Aprilia SXV/RXV 4.5/5.5.
These new Aprilias are the first in their class using a two cylinder
engine. The new V-2 is very powerfull (maybe too powerfull in the
550 version) and it is also quite compact. Although the engine is
the attention seeker of these bikes the chassis is also a very interesting
piece of engineering .It consist from two parts, at the front there
is a tubular wireframe which supports the headstock of the front
suspension and at the rear there is a cast aluminium part with internal
ribs. We assume that the main reason for this design is to infuse
a flexibility in specific planes at the headstick region to make
the bike more controllable while the rear stiff section supports
rigidly the engine and frame eliminating any unwanting oscillations.

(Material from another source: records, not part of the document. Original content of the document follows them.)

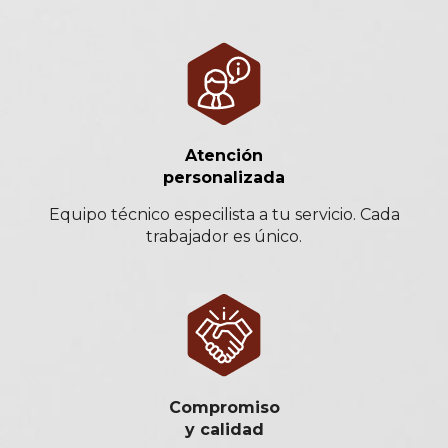
Atención
personalizada
Equipo técnico especilista a tu servicio. Cada
trabajador es único.
Compromiso
y calidad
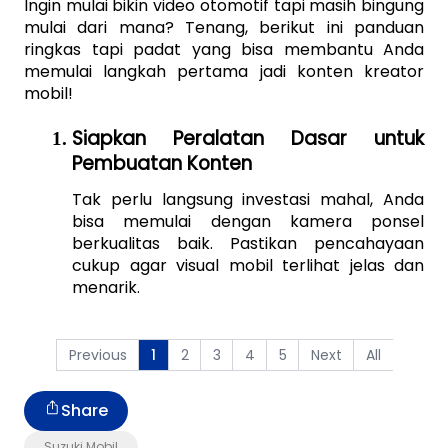
Ingin mulai bikin video otomotif tapi masih bingung 
mulai dari mana? Tenang, berikut ini panduan 
ringkas tapi padat yang bisa membantu Anda 
memulai langkah pertama jadi konten kreator 
mobil!
Siapkan Peralatan Dasar untuk 
Pembuatan Konten
Tak perlu langsung investasi mahal, Anda 
bisa memulai dengan kamera ponsel 
berkualitas baik. Pastikan pencahayaan 
cukup agar visual mobil terlihat jelas dan 
menarik. 
Previous
2
3
4
5
Next
All
1
Share
Suzuki Mobil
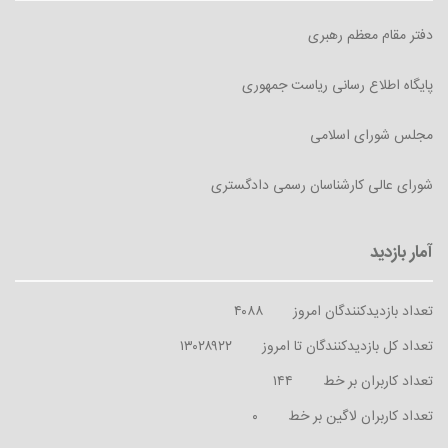
دفتر مقام معظم رهبری
پایگاه اطلاع رسانی ریاست جمهوری
مجلس شورای اسلامی
شورای عالی کارشناسان رسمی دادگستری
تعداد بازدیدکنندگان امروز
۴۰۸۸
تعداد کل بازدیدکنندگان تا امروز
۱۳۰۲۸۹۲۲
تعداد کاربران بر خط
۱۴۴
تعداد کاربران لاگین بر خط
۰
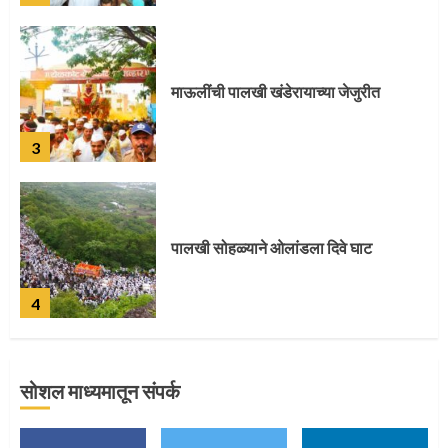
पालखी सोहळ्याने ओलांडला दिवे घाट
4
पुणेकरांकडून पालख्यांचे उत्साही स्वागत
5
सोशल माध्यमातून संपर्क
मुख्यमंत्र्यांच्या हस्ते विठ्ठलाची महापूजा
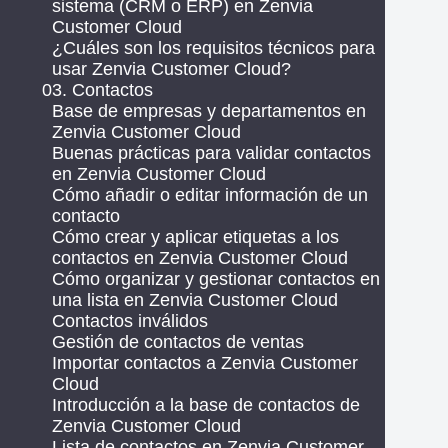
sistema (CRM o ERP) en Zenvia
Customer Cloud
¿Cuáles son los requisitos técnicos para
usar Zenvia Customer Cloud?
03. Contactos
Base de empresas y departamentos en
Zenvia Customer Cloud
Buenas prácticas para validar contactos
en Zenvia Customer Cloud
Cómo añadir o editar información de un
contacto
Cómo crear y aplicar etiquetas a los
contactos en Zenvia Customer Cloud
Cómo organizar y gestionar contactos en
una lista en Zenvia Customer Cloud
Contactos inválidos
Gestión de contactos de ventas
Importar contactos a Zenvia Customer
Cloud
Introducción a la base de contactos de
Zenvia Customer Cloud
Lista de contactos en Zenvia Customer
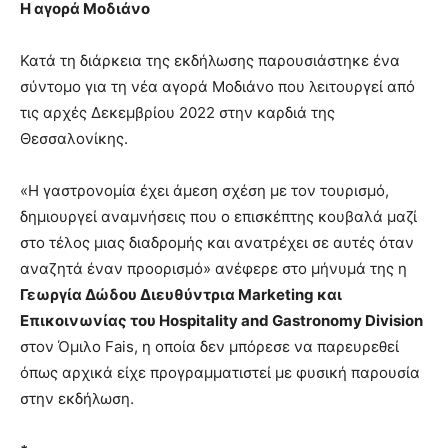
Η αγορά Μοδιάνο
Κατά τη διάρκεια της εκδήλωσης παρουσιάστηκε ένα
σύντομο για τη νέα αγορά Μοδιάνο που λειτουργεί από
τις αρχές Δεκεμβρίου 2022 στην καρδιά της
Θεσσαλονίκης.
«Η γαστρονομία έχει άμεση σχέση με τον τουρισμό,
δημιουργεί αναμνήσεις που ο επισκέπτης κουβαλά μαζί
στο τέλος μιας διαδρομής και ανατρέχει σε αυτές όταν
αναζητά έναν προορισμό» ανέφερε στο μήνυμά της η
Γεωργία Δώδου Διευθύντρια Marketing και
Επικοινωνίας του Hospitality and Gastronomy Division
στον Όμιλο Fais, η οποία δεν μπόρεσε να παρευρεθεί
όπως αρχικά είχε προγραμματιστεί με φυσική παρουσία
στην εκδήλωση.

The ZX10R continues the long tradition of Kawasaki's sofisticated
air intakes (ram-air as it calls them). In the later models (ZX10/6/14)
a NACA inlet that gradually increases its apperture is used. In
the previous generation of Kawasaki's sportbikes with the ZX12R
(look at the photo below) as the most recent example there was a
different approach. An inlet duct protrudes from the fairing in
order to receive air that is outside the boundary layer. Both versions
are positioned in the front of the fairing's nosecone in order to
maximise inlet's dynamic pressure. In the new ZX10R, as seen in
the photo tha NACA inlet is shaped with a raised lip where it meets
the fairing in order to reduce the turbulence that exist in the
boundary layer and to feed the engine with a more homogenous airflow.
Polaris/Arctic Cat ATV tracks
Polaris and Arctic Cat presented in their stands tracked versions
of their big ATVs. The Polaris ATV used tracks made also by Polaris
while Arctic Cat had after market Tatou tracks. Both track kits
are bolt-on and very easy to mount and they give the ATVs exceptional
off road capabilities.The pressure that these tracks excersise to
the ground is very small enabling them to flow over soft terrain
(like snow or mud) while their very long ground trail can surpass
gaps and rocks without bouncing or wheel stuck. Friction and losses
have a huge impact in the speed and acceleration but these are vehicles
for a very specific use and at any time they can convert very easy
to normal ATVs.
Tatou's track kit seems lighter and there are versions avaliable
for off-road cars and even for minivans.
In both cases the ATVs have a double wishbone independant suspension
fron and rear. The rigid rear swingarm that many atv's and most
quads use in the rear axle wouldn't be the ideal solution because
these tracks need to be as vertical to the ground as possible and
double wishbones providing this optimum kinematic path are much
better suited. A rigid swingarm is depended a lot on the rear tyre
destortion for traction and these tracks wouldn't co-operate easily
The Buell XB series bikes aren't new (apart from the Ulysses version),
however they are very interesting and packed with inconventional
engineering and ingenious details. Apart from the belt final transmission,
the use of the frame and swingarm as fuel and oil tank respectively
and the low mounted exhaust a detail that is often is neglected
and only been taken as a design eccentricity is the rim mounted
single front disc brake.
Because of its huge size, one disk produces enough stopping power
and because the forces act mostly at the perimeter of the wheel
the wheel doesn't need to have a great torsional stiffness thus
it can be very light. The rear wheel is much heavier because apart
from the torque of the engine it has to sustain also the torsional
forces of the rear conventional brake.
The importance of the front discbrake to the overhaul dynamics of
the bike is that although the wheel is very light its rotating inertia
increases dramatically when the speed rises. So as the bike moves
faster the front wheel becomes more and more stable and this combined
with the very steep castor angle and small trail of the frame produce
a very agile bike that is stable enough at high speeds.